Partindo da chamada à contemplação, tanto nos momentos fortes de oração como em toda a vida, tal compromisso de contínua oração se faz realidade mediante a vida de fé, esperança e amor (vida teologal). Assim as atitudes profundas da Carmelita fazem dela uma verdadeira orante e a dispõem à união com Deus. As virtudes teologais purificam a pessoa em profundidade, dispondo-a à plenitude da vida em Cristo. Assemelhando-se a Cristo, fazendo que Sua vida seja a nossa vida, a Carmelita se dispõe a receber dons mais abundantes do Senhor, que fazem realidade a vocação à união com Deus (Pe. Rafael Zubieta).
A carmelita vive sua existência contemplativo-eclesial em um clima que harmoniza solidão e silêncio com a comunhão fraterna em uma família que reproduz o clima do “colégio de Cristo”, cujo centro é o amor do Senhor.
Bibliografia:
- Constituições das Monjas Descalças da ordem da Bem-aventurada Virgem Maria do Monte Carmelo, 1991.
- Ratio Institutionis OCD – A Formação das Monjas no Carmelo Teresiano, Tradução das Monjas do Carmelo São José, Jundiaí/SP, 2003.

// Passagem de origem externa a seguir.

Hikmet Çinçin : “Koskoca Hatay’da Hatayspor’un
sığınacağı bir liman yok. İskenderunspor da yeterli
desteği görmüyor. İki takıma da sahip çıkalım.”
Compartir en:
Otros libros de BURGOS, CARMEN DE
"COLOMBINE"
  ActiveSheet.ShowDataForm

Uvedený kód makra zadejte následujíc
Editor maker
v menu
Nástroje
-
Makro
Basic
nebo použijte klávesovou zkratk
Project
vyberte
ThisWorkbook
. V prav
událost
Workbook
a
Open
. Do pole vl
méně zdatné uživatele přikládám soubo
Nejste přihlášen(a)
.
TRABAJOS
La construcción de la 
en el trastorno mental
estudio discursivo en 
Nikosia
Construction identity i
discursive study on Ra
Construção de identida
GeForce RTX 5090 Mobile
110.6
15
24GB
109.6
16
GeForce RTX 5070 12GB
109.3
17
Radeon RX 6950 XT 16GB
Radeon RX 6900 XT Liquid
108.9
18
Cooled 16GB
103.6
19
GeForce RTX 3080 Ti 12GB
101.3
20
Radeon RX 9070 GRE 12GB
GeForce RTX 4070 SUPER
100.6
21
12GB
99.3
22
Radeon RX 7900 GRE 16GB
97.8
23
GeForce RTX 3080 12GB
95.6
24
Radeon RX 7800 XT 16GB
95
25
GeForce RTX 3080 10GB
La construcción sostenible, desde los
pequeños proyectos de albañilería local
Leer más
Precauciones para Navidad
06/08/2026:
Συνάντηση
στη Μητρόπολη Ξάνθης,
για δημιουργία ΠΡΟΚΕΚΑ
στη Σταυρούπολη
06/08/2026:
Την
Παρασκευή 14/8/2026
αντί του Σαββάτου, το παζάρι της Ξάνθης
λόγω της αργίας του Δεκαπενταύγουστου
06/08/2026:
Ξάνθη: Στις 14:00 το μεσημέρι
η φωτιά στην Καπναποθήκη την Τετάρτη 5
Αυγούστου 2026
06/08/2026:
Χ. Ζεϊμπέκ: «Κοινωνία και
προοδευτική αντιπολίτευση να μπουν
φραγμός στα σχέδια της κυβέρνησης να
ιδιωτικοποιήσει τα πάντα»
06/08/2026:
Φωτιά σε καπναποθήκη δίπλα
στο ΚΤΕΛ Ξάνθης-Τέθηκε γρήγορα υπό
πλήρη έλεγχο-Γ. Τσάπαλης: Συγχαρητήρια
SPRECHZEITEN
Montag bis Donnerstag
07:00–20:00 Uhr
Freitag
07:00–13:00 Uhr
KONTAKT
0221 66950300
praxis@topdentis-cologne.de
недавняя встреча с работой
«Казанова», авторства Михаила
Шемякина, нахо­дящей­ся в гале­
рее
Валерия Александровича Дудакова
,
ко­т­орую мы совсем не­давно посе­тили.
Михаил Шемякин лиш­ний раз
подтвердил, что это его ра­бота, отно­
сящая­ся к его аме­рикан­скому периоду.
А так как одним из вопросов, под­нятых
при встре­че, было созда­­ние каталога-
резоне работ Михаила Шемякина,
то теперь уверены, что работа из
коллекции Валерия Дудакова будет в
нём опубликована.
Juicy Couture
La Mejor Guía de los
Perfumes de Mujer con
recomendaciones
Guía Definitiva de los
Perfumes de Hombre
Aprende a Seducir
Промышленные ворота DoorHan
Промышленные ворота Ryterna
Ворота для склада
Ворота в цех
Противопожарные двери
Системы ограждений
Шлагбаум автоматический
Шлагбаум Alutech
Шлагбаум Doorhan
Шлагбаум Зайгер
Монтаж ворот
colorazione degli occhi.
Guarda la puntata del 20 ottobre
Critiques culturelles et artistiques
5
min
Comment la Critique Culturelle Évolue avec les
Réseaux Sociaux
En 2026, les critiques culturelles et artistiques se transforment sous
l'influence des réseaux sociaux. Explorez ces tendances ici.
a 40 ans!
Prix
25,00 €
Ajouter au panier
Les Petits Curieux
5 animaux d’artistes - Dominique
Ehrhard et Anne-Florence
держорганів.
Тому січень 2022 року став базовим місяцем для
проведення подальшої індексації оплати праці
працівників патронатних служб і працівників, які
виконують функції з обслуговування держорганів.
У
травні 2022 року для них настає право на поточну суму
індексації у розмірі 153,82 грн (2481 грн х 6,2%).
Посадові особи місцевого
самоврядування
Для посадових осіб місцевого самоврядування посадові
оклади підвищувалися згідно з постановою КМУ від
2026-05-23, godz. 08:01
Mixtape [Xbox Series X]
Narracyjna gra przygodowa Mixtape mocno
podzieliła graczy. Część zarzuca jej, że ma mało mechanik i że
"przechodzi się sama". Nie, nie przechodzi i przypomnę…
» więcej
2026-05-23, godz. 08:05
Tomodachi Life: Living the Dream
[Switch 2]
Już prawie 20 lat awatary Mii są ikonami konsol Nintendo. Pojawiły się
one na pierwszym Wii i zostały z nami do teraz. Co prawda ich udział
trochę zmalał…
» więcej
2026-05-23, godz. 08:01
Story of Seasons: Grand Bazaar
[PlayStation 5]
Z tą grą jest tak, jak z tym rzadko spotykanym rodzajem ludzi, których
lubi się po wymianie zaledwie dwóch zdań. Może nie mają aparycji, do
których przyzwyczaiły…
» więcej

- Dicionário Teológico da Vida Consagrada, Dirigido por: Angel Aparício Rodriguez, CMF e Joan Canals Casas, CMF, Ed. Paulus, 1994.
- Dicionário de Santa Teresa de Jesús, Director: Tomas Alvarez, Ed. Monte Carmelo, 2001.
- Las carmelitas Descalzas. Vocación e Misión, Pe. Rafael Zubieta, Ed. Monte Carmelo, 2004.
- Obras Completas de Santa Teresa de Jesus, 2ª Edição, Edições Loyola, Fevereiro de 2002.
- Bíblia Sagrada, 46° Edição, Ed. Vozes, 2002.
- Catecismo da Igreja Católica, Edição Revisada de acordo com o texto oficial em Latim, Edições Loyola, Junho de 2003.